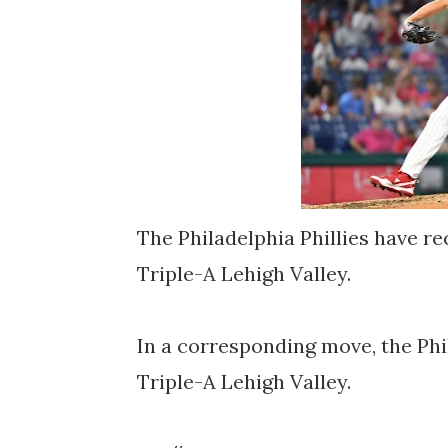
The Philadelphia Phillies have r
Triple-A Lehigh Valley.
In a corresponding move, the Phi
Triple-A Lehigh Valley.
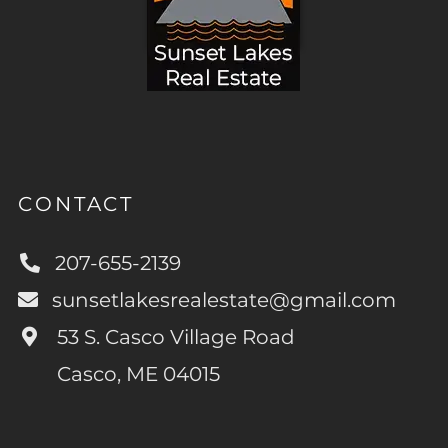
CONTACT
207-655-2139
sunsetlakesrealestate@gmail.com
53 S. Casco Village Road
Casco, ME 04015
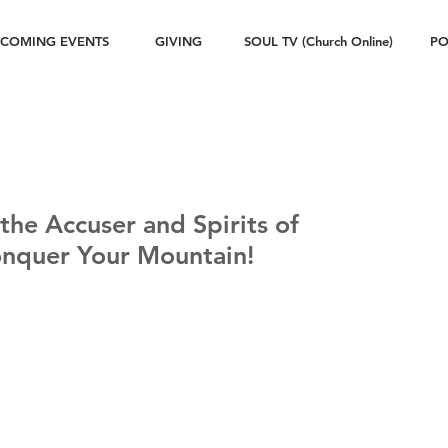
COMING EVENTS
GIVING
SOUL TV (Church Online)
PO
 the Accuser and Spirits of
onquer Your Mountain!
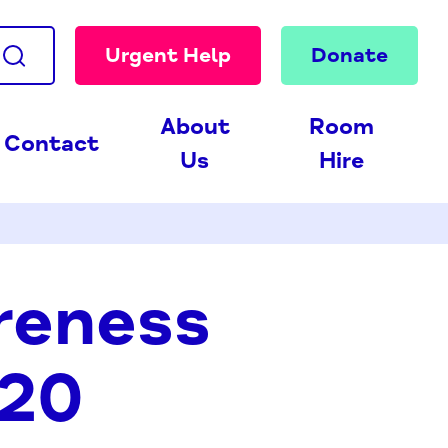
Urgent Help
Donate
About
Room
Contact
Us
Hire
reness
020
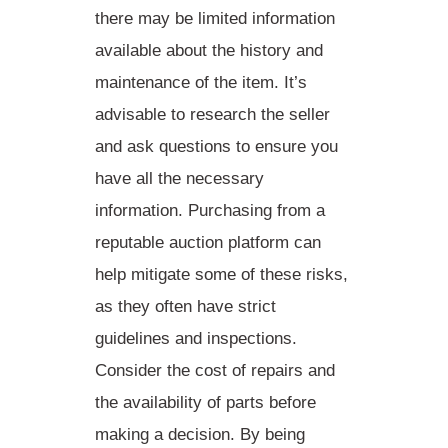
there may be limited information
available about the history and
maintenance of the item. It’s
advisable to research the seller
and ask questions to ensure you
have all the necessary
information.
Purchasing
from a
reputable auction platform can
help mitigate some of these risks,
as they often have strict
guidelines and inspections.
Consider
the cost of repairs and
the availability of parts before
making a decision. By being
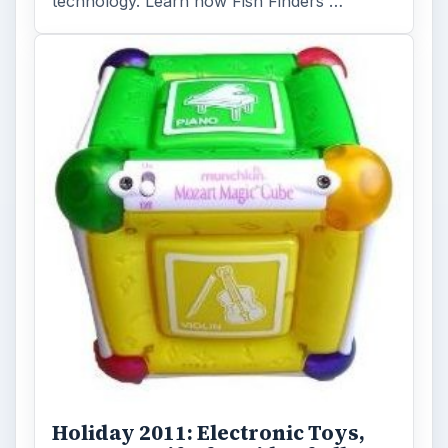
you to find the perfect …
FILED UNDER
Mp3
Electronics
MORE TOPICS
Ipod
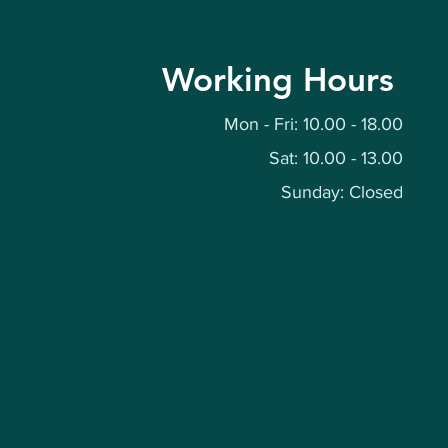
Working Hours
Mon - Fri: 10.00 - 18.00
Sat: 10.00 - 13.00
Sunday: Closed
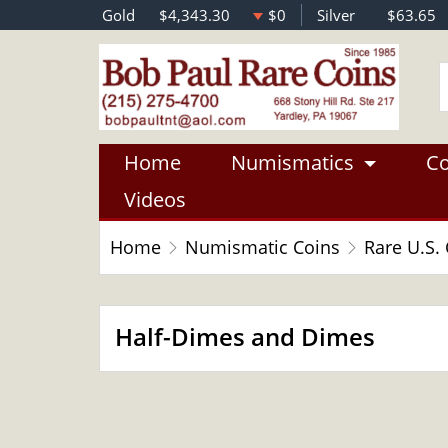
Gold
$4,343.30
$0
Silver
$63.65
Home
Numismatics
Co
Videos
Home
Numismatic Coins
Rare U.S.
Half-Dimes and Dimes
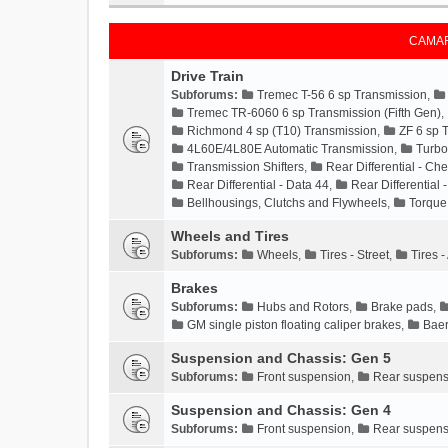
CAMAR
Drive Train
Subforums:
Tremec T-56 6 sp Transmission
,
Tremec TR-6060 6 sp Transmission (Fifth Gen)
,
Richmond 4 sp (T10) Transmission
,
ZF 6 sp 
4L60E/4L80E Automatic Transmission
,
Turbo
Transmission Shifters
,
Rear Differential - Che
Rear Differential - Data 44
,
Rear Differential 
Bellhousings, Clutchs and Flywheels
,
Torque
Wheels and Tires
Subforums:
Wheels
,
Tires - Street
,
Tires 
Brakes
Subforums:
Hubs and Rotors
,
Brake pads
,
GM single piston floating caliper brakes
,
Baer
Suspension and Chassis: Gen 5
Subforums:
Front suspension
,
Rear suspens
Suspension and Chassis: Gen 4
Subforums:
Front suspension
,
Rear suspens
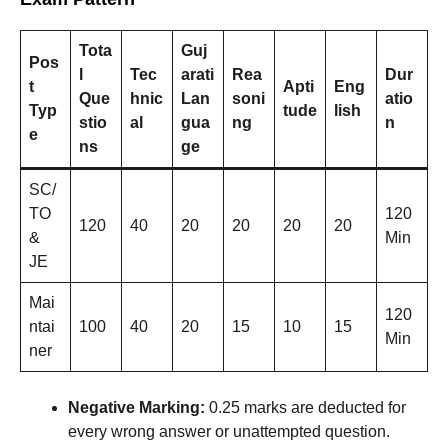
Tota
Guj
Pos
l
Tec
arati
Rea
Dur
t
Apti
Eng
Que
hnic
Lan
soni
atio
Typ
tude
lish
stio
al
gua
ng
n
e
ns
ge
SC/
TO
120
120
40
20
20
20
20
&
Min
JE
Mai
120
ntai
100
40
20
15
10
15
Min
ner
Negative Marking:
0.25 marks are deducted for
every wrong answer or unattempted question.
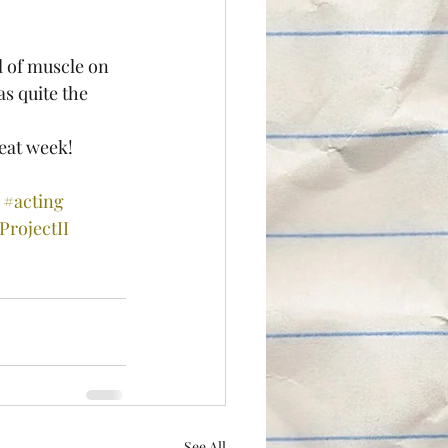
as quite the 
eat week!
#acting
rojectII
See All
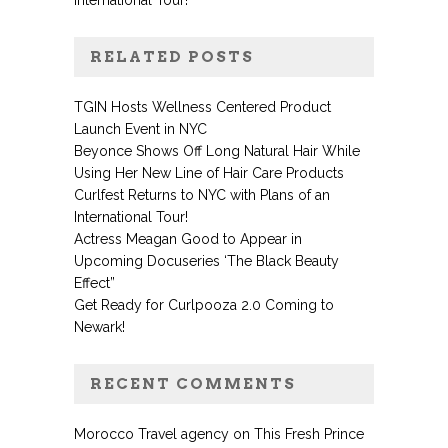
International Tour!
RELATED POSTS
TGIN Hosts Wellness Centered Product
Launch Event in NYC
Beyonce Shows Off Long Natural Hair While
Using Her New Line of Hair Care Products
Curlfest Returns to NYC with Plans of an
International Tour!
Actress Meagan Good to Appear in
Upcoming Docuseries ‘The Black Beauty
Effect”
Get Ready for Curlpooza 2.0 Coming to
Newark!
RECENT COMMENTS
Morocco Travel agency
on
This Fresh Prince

-*-

■ What this task involves ■
After dropping the pictures, reproduce exactly the lines from the first line of the entries through the line containing "the Accuser and Spirits of", both included.

■ Result of the exercise ■
The Philadelphia Phillies have r
Triple-A Lehigh Valley.
In a corresponding move, the Phi
Triple-A Lehigh Valley.
CONTACT
207-655-2139
sunsetlakesrealestate@gmail.com
53 S. Casco Village Road
Casco, ME 04015
COMING EVENTS
GIVING
SOUL TV (Church Online)
PO
 the Accuser and Spirits of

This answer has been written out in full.